Американские птицы были весёлые и нарядные и заполняли всё воздушное пространство свистами, щебетом, всплёсками, радостью. Речка выглядела, как рай для рыб: вода была мутно–жирная, с жёлто–белым оттенком; видно выше речка размывала тонкие лёсовые породы и переносила их куда‑то к океану.
Сергей отвязал лодку, привязанную к небольшому причалу, и раздал всем удочки с насаженными червями— приманками, купленными в специальном магазине. Опустив своего червя в воду, я заметила, как он привлёк внимание прожорливых рыбок, и, вытащив леску, увидела прицепившуюся рыбку.
— Вот и попалась, вонзился крючок мой!
— Плохонькая у тебя рыбка, — сказал Сергей, — сюды клади в ведро для варки. А та, что пожирнее, пойдёт во фризёр — туды. Одних посушим, других поварим, третьих повялим, — распоряжался Сергей.

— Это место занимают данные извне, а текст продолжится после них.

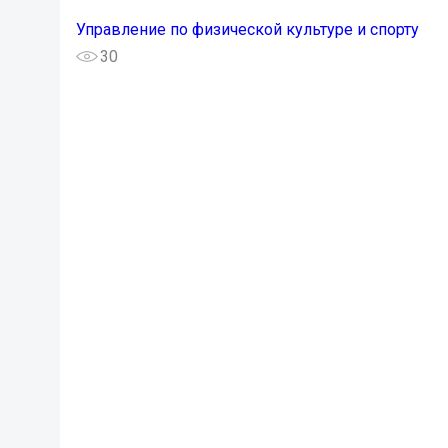
Управление по физической культуре и спорту
30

— Какая изумительная рыба! — восхищённо сказал Толя, взяв за жабры большую рыбу — видно, только в высоких горах ловится такая!
— Да разве это рыба!? Ты не видел настоящую рыбу с Дону! — заворчал Сергей и махнул рукой.
— Я в тех местах работал, и нет уже рыбы на Дону. Всё химические отходы загубили, — ответил Толя.
— Нет! Не может быть! Есть на Дону рыба, — возражал Сергей. — Есть!
Но Толя почему‑то настаивал, что нет там рыбы, что угольные химические заводы сбрасывают в Дон отходы, и рыба вся передохла. Сергей же, не обращая внимания на Толины слова, продолжал:
— На Дону рыба играет, как перелив! С батькой по росе наловим… Аж поёт… Есть там рыба. Есть!
— Толя, — сказал Яша, — человек не мог бы и жить, если бы не измерял действительность вымышленным миром безусловного.
Валечка и Анна быстро очистили плохонькую рыбку и побросали в котёл для ухи. Некоторые из рыбных представителей были развешаны на солнышке, другие пошли во «фризёр».
Запах от ухи наполнил всё пространство около дома, где мы расположились на скамейке, и вытеснил все другие запахи, идущие от лугов, трав, реки. Я уже не смотрела на кручи холмов, в ожидании серебряного раствора с рыбками. А Яша и Толя ещё восхищались просторами.
— Просторы, просторы! — укоризненно произнёс Сергей. — Сколько крайму на этих просторах! Мы тут Валечку без пистолета не отпускаем по просторам. С преступниками они сколько возятся! Некоторых давно надо отстрелять, а их — на свободу, — гуляй! Дважды и трижды провинившиеся должны хорошо сидеть. Порядок нужен. А то возятся, возятся с ними, — а их уж давно казнить надо.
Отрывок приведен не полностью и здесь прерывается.